* **THE DATA**
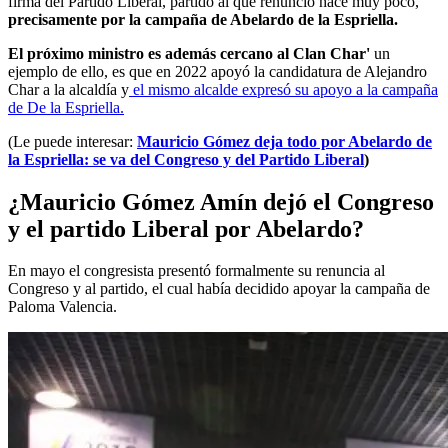
firma del Partido Liberal, partido al que renunció hace muy poco,
precisamente por la campaña de Abelardo de la Espriella.
El próximo ministro es además cercano al Clan Char'
un
ejemplo de ello, es que en 2022 apoyó la candidatura de Alejandro
Char a la alcaldía y
el mismo alcalde expresó su apoyo a la campaña
de De la Espriella.
(Le puede interesar:
Mauricio Gómez deja todo por Abelardo de
la Espriella: se va del Congreso y del Partido Liberal
)
¿Mauricio Gómez Amín dejó el Congreso
y el partido Liberal por Abelardo?
En mayo el congresista presentó formalmente su renuncia al
Congreso y al partido, el cual había decidido apoyar la campaña de
Paloma Valencia.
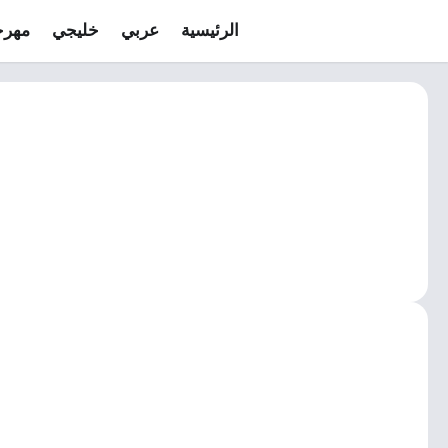
الرئيسية
عربي
خليجي
مهرج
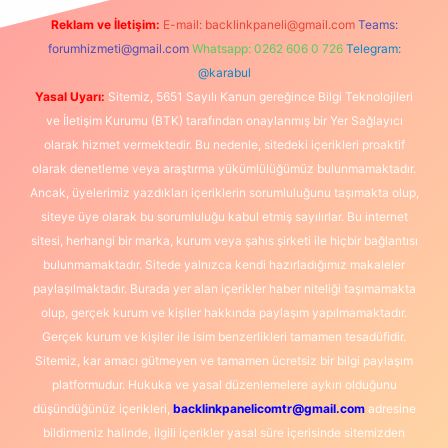
Reklam ve İletişim:
E-mail:
backlinkpaneli@gmail.com
Teams:
forumhizmeti@gmail.com
Whatsapp: 0262 606 0 726
Telegram:
@karabul
Yasal Uyarı:
Sitemiz, 5651 Sayılı Kanun gereğince Bilgi Teknolojileri
ve İletişim Kurumu (BTK) tarafından onaylanmış bir Yer Sağlayıcı
olarak hizmet vermektedir. Bu nedenle, sitedeki içerikleri proaktif
olarak denetleme veya araştırma yükümlülüğümüz bulunmamaktadır.
Ancak, üyelerimiz yazdıkları içeriklerin sorumluluğunu taşımakta olup,
siteye üye olarak bu sorumluluğu kabul etmiş sayılırlar. Bu internet
sitesi, herhangi bir marka, kurum veya şahıs şirketi ile hiçbir bağlantısı
bulunmamaktadır. Sitede yalnızca kendi hazırladığımız makaleler
paylaşılmaktadır. Burada yer alan içerikler haber niteliği taşımamakta
olup, gerçek kurum ve kişiler hakkında paylaşım yapılmamaktadır.
Gerçek kurum ve kişiler ile isim benzerlikleri tamamen tesadüfidir.
Sitemiz, kar amacı gütmeyen ve tamamen ücretsiz bir bilgi paylaşım
platformudur. Hukuka ve yasal düzenlemelere aykırı olduğunu
düşündüğünüz içerikleri,
backlinkpanelicomtr@gmail.com
adresine
bildirmeniz halinde, ilgili içerikler yasal süre içerisinde sitemizden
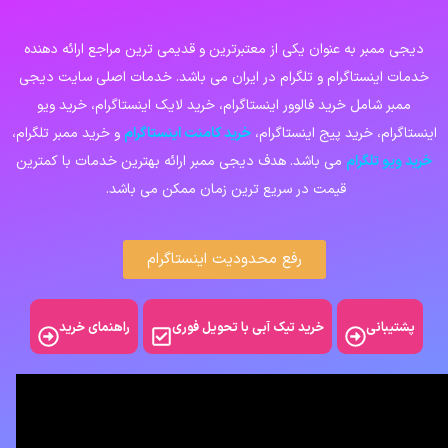
دیجی ممبر به عنوان یکی از معتبرترین و قدیمی ترین مراجع ارائه دهنده
خدمات اینستاگرام و تلگرام در ایران می باشد. خدمات اصلی سایت دیجی
ممبر شامل خرید فالوور اینستاگرام، خرید لایک اینستاگرام، خرید ویو
اینستاگرام، خرید پیج اینستاگرام،
خرید کامنت اینستاگرام
و خرید ممبر تلگرام،
خرید ویو تلگرام
می باشد. هدف دیجی ممبر ارائه بهترین خدمات با کمترین
قیمت در سریع ترین زمان ممکن می باشد.
رفع محدودیت اینستاگرام
پشتیبانی
خرید تیک آبی با تحویل فوری
راهنمای خرید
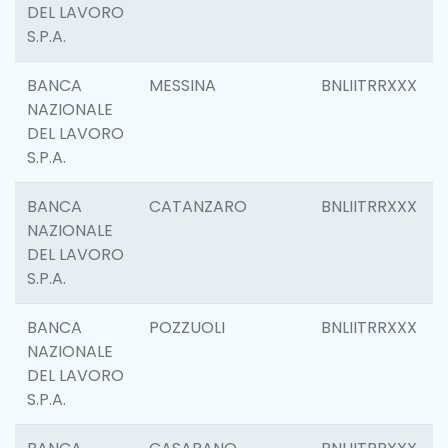
DEL LAVORO
S.P.A.
BANCA
MESSINA
BNLIITRRXXX
NAZIONALE
DEL LAVORO
S.P.A.
BANCA
CATANZARO
BNLIITRRXXX
NAZIONALE
DEL LAVORO
S.P.A.
BANCA
POZZUOLI
BNLIITRRXXX
NAZIONALE
DEL LAVORO
S.P.A.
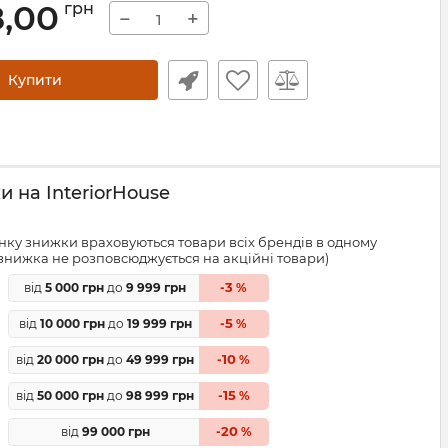
8,00
грн
−
+
Купити
 на InteriorHouse
ку знижки враховуються товари всіх брендів в одному
знижка не розповсюджується на акційні товари)
3
від
5 000 грн
до
9 999 грн
-
%
5
від
10 000 грн
до
19 999 грн
-
%
10
від
20 000 грн
до
49 999 грн
-
%
15
від
50 000 грн
до
98 999 грн
-
%
20
від
99 000 грн
-
%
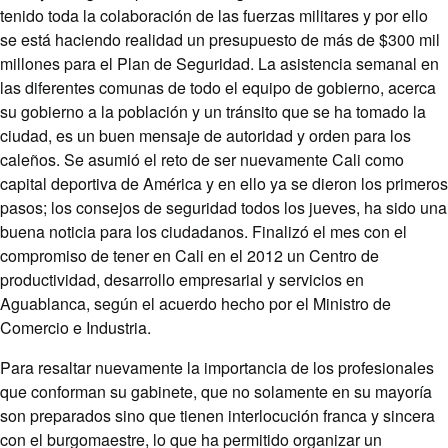
tenido toda la colaboración de las fuerzas militares y por ello
se está haciendo realidad un presupuesto de más de $300 mil
millones para el Plan de Seguridad. La asistencia semanal en
las diferentes comunas de todo el equipo de gobierno, acerca
su gobierno a la población y un tránsito que se ha tomado la
ciudad, es un buen mensaje de autoridad y orden para los
caleños. Se asumió el reto de ser nuevamente Cali como
capital deportiva de América y en ello ya se dieron los primeros
pasos; los consejos de seguridad todos los jueves, ha sido una
buena noticia para los ciudadanos. Finalizó el mes con el
compromiso de tener en Cali en el 2012 un Centro de
productividad, desarrollo empresarial y servicios en
Aguablanca, según el acuerdo hecho por el Ministro de
Comercio e Industria.
Para resaltar nuevamente la importancia de los profesionales
que conforman su gabinete, que no solamente en su mayoría
son preparados sino que tienen interlocución franca y sincera
con el burgomaestre, lo que ha permitido organizar un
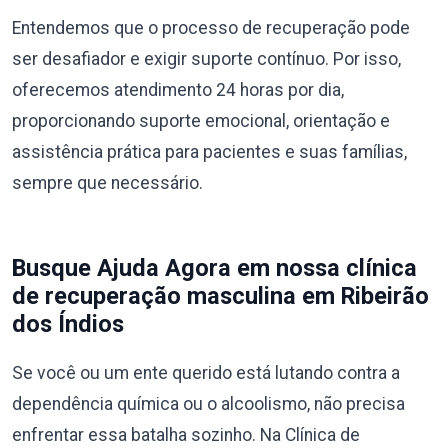
Entendemos que o processo de recuperação pode
ser desafiador e exigir suporte contínuo. Por isso,
oferecemos atendimento 24 horas por dia,
proporcionando suporte emocional, orientação e
assistência prática para pacientes e suas famílias,
sempre que necessário.
Busque Ajuda Agora em nossa clínica
de recuperação masculina em Ribeirão
dos Índios
Se você ou um ente querido está lutando contra a
dependência química ou o alcoolismo, não precisa
enfrentar essa batalha sozinho. Na Clínica de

* **PROMPT**
In the listing above, find the line with "Paloma Valencia." and the line with "ve İletişim Kurumu". Copy exactly those two and every line between, without the pictures.

* **SOLUTION FOR THIS EXERCISE**
Paloma Valencia.
الرئيسية
عربي
خليجي
مهرج
Reklam ve İletişim:
E-mail:
backlinkpaneli@gmail.com
Teams:
forumhizmeti@gmail.com
Whatsapp: 0262 606 0 726
Telegram:
@karabul
Yasal Uyarı:
Sitemiz, 5651 Sayılı Kanun gereğince Bilgi Teknolojileri
ve İletişim Kurumu (BTK) tarafından onaylanmış bir Yer Sağlayıcı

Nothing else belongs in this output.